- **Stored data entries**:
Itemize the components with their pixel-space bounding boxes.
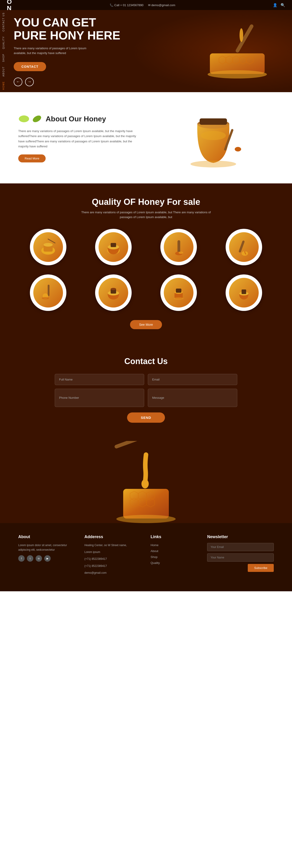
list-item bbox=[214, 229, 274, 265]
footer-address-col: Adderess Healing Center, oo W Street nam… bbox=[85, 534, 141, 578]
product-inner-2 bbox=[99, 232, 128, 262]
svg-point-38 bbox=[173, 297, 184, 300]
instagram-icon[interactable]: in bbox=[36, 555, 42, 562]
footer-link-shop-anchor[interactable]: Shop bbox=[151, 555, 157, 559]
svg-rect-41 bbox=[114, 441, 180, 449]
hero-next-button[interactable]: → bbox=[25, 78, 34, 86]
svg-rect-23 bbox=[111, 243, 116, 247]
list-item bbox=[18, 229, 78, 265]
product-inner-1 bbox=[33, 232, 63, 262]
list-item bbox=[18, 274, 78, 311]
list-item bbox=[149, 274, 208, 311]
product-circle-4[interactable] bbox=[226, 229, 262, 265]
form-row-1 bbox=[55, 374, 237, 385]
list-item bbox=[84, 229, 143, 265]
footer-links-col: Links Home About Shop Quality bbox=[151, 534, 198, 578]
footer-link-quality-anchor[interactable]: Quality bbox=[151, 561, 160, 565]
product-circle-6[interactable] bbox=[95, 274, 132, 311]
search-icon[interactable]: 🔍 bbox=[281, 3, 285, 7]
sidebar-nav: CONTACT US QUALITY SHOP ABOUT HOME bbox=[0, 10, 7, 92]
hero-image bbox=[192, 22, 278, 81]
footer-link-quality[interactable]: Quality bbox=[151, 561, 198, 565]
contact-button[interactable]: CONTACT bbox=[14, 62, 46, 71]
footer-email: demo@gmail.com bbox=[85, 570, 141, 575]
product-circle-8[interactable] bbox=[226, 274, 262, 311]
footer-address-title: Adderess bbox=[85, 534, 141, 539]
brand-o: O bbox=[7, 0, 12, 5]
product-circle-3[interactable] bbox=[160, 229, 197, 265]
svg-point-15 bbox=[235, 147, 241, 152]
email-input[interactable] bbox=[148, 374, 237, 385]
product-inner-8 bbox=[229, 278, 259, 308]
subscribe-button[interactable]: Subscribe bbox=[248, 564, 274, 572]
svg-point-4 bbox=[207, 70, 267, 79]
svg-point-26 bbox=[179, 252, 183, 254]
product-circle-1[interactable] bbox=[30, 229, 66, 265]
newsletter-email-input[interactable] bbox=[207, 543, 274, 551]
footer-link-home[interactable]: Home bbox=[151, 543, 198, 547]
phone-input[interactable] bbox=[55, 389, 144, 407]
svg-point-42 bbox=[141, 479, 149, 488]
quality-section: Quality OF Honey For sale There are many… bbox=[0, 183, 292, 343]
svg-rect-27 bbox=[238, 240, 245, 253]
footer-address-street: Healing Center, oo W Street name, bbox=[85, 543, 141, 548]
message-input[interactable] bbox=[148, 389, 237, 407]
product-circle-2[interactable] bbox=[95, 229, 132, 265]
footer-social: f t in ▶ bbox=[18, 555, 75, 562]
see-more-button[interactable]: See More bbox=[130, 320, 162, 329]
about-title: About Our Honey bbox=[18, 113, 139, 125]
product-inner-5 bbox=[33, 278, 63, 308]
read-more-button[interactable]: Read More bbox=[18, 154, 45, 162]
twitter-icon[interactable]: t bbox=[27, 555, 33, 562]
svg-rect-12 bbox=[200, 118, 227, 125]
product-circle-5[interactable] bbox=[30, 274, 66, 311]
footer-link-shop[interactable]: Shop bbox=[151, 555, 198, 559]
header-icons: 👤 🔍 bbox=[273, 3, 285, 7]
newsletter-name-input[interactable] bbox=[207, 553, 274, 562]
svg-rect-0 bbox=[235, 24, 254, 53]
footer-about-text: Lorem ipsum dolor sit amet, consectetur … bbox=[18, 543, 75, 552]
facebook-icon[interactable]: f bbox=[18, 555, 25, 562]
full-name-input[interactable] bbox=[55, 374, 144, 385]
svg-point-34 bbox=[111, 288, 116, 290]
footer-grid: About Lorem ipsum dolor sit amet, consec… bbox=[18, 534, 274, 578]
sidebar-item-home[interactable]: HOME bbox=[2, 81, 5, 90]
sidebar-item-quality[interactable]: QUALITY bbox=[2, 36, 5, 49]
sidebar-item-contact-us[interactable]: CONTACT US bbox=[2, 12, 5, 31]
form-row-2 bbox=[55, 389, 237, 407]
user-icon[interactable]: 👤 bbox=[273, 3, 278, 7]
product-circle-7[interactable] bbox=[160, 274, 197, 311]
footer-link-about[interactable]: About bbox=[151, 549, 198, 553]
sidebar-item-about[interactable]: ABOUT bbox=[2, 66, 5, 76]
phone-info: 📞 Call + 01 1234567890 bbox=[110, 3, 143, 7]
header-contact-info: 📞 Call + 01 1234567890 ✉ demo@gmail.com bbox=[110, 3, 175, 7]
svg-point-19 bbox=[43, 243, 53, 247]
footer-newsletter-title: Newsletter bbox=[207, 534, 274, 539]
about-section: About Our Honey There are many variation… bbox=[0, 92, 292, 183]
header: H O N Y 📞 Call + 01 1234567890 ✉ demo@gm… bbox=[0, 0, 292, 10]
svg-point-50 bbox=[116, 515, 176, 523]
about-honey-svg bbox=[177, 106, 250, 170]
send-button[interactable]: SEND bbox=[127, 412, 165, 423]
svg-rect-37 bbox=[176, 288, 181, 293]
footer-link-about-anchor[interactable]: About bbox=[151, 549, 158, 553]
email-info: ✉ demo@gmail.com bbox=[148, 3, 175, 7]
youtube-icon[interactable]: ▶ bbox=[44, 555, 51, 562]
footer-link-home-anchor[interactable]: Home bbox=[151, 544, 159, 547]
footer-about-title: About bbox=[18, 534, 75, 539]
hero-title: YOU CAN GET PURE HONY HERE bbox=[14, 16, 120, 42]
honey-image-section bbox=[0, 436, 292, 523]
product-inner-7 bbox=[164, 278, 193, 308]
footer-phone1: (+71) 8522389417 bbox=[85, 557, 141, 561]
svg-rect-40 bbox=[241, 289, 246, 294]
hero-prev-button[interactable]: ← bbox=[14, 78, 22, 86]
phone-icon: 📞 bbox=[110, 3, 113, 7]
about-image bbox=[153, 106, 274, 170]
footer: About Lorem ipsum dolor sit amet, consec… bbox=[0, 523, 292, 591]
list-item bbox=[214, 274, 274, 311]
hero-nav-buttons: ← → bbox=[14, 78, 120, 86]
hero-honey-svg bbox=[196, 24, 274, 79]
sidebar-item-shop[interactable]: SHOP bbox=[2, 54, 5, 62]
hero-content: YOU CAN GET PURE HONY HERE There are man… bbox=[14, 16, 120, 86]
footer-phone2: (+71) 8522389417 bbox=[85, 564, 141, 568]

- **Goal of the exercise**:
The records above, copied word for word without the pictures, are what should be output.

- **Exercise response**:
Itemize the components with their pixel-space bounding boxes.
list-item bbox=[214, 229, 274, 265]
footer-address-col: Adderess Healing Center, oo W Street nam… bbox=[85, 534, 141, 578]
product-inner-2 bbox=[99, 232, 128, 262]
svg-point-38 bbox=[173, 297, 184, 300]
instagram-icon[interactable]: in bbox=[36, 555, 42, 562]
footer-link-shop-anchor[interactable]: Shop bbox=[151, 555, 157, 559]
svg-rect-41 bbox=[114, 441, 180, 449]
hero-next-button[interactable]: → bbox=[25, 78, 34, 86]
svg-rect-23 bbox=[111, 243, 116, 247]
list-item bbox=[18, 229, 78, 265]
product-inner-1 bbox=[33, 232, 63, 262]
list-item bbox=[18, 274, 78, 311]
list-item bbox=[149, 274, 208, 311]
product-circle-4[interactable] bbox=[226, 229, 262, 265]
form-row-1 bbox=[55, 374, 237, 385]
list-item bbox=[84, 229, 143, 265]
footer-links-col: Links Home About Shop Quality bbox=[151, 534, 198, 578]
footer-link-quality-anchor[interactable]: Quality bbox=[151, 561, 160, 565]
product-circle-6[interactable] bbox=[95, 274, 132, 311]
search-icon[interactable]: 🔍 bbox=[281, 3, 285, 7]
sidebar-nav: CONTACT US QUALITY SHOP ABOUT HOME bbox=[0, 10, 7, 92]
hero-image bbox=[192, 22, 278, 81]
footer-link-quality[interactable]: Quality bbox=[151, 561, 198, 565]
contact-button[interactable]: CONTACT bbox=[14, 62, 46, 71]
footer-email: demo@gmail.com bbox=[85, 570, 141, 575]
product-circle-8[interactable] bbox=[226, 274, 262, 311]
footer-address-title: Adderess bbox=[85, 534, 141, 539]
brand-o: O bbox=[7, 0, 12, 5]
product-circle-3[interactable] bbox=[160, 229, 197, 265]
svg-point-15 bbox=[235, 147, 241, 152]
email-input[interactable] bbox=[148, 374, 237, 385]
product-inner-8 bbox=[229, 278, 259, 308]
subscribe-button[interactable]: Subscribe bbox=[248, 564, 274, 572]
svg-point-4 bbox=[207, 70, 267, 79]
svg-point-26 bbox=[179, 252, 183, 254]
product-circle-1[interactable] bbox=[30, 229, 66, 265]
newsletter-email-input[interactable] bbox=[207, 543, 274, 551]
footer-link-home[interactable]: Home bbox=[151, 543, 198, 547]
phone-input[interactable] bbox=[55, 389, 144, 407]
svg-point-42 bbox=[141, 479, 149, 488]
quality-section: Quality OF Honey For sale There are many… bbox=[0, 183, 292, 343]
svg-rect-27 bbox=[238, 240, 245, 253]
footer-address-street: Healing Center, oo W Street name, bbox=[85, 543, 141, 548]
message-input[interactable] bbox=[148, 389, 237, 407]
product-circle-2[interactable] bbox=[95, 229, 132, 265]
footer-social: f t in ▶ bbox=[18, 555, 75, 562]
see-more-button[interactable]: See More bbox=[130, 320, 162, 329]
about-title: About Our Honey bbox=[18, 113, 139, 125]
product-inner-5 bbox=[33, 278, 63, 308]
read-more-button[interactable]: Read More bbox=[18, 154, 45, 162]
twitter-icon[interactable]: t bbox=[27, 555, 33, 562]
svg-rect-12 bbox=[200, 118, 227, 125]
product-circle-5[interactable] bbox=[30, 274, 66, 311]
footer-link-shop[interactable]: Shop bbox=[151, 555, 198, 559]
header-icons: 👤 🔍 bbox=[273, 3, 285, 7]
newsletter-name-input[interactable] bbox=[207, 553, 274, 562]
svg-rect-0 bbox=[235, 24, 254, 53]
footer-about-text: Lorem ipsum dolor sit amet, consectetur … bbox=[18, 543, 75, 552]
facebook-icon[interactable]: f bbox=[18, 555, 25, 562]
full-name-input[interactable] bbox=[55, 374, 144, 385]
svg-point-34 bbox=[111, 288, 116, 290]
footer-grid: About Lorem ipsum dolor sit amet, consec… bbox=[18, 534, 274, 578]
sidebar-item-home[interactable]: HOME bbox=[2, 81, 5, 90]
sidebar-item-quality[interactable]: QUALITY bbox=[2, 36, 5, 49]
sidebar-item-contact-us[interactable]: CONTACT US bbox=[2, 12, 5, 31]
form-row-2 bbox=[55, 389, 237, 407]
user-icon[interactable]: 👤 bbox=[273, 3, 278, 7]
product-circle-7[interactable] bbox=[160, 274, 197, 311]
footer-link-about[interactable]: About bbox=[151, 549, 198, 553]
sidebar-item-about[interactable]: ABOUT bbox=[2, 66, 5, 76]
phone-info: 📞 Call + 01 1234567890 bbox=[110, 3, 143, 7]
header-contact-info: 📞 Call + 01 1234567890 ✉ demo@gmail.com bbox=[110, 3, 175, 7]
svg-point-19 bbox=[43, 243, 53, 247]
footer-newsletter-title: Newsletter bbox=[207, 534, 274, 539]
about-section: About Our Honey There are many variation… bbox=[0, 92, 292, 183]
header: H O N Y 📞 Call + 01 1234567890 ✉ demo@gm… bbox=[0, 0, 292, 10]
svg-point-50 bbox=[116, 515, 176, 523]
about-honey-svg bbox=[177, 106, 250, 170]
send-button[interactable]: SEND bbox=[127, 412, 165, 423]
svg-rect-37 bbox=[176, 288, 181, 293]
footer-link-about-anchor[interactable]: About bbox=[151, 549, 158, 553]
email-info: ✉ demo@gmail.com bbox=[148, 3, 175, 7]
youtube-icon[interactable]: ▶ bbox=[44, 555, 51, 562]
footer-link-home-anchor[interactable]: Home bbox=[151, 544, 159, 547]
footer-about-title: About bbox=[18, 534, 75, 539]
hero-title: YOU CAN GET PURE HONY HERE bbox=[14, 16, 120, 42]
honey-image-section bbox=[0, 436, 292, 523]
product-inner-7 bbox=[164, 278, 193, 308]
footer-phone1: (+71) 8522389417 bbox=[85, 557, 141, 561]
svg-rect-40 bbox=[241, 289, 246, 294]
hero-prev-button[interactable]: ← bbox=[14, 78, 22, 86]
phone-icon: 📞 bbox=[110, 3, 113, 7]
about-image bbox=[153, 106, 274, 170]
footer: About Lorem ipsum dolor sit amet, consec… bbox=[0, 523, 292, 591]
list-item bbox=[214, 274, 274, 311]
hero-nav-buttons: ← → bbox=[14, 78, 120, 86]
hero-honey-svg bbox=[196, 24, 274, 79]
sidebar-item-shop[interactable]: SHOP bbox=[2, 54, 5, 62]
hero-content: YOU CAN GET PURE HONY HERE There are man… bbox=[14, 16, 120, 86]
footer-phone2: (+71) 8522389417 bbox=[85, 564, 141, 568]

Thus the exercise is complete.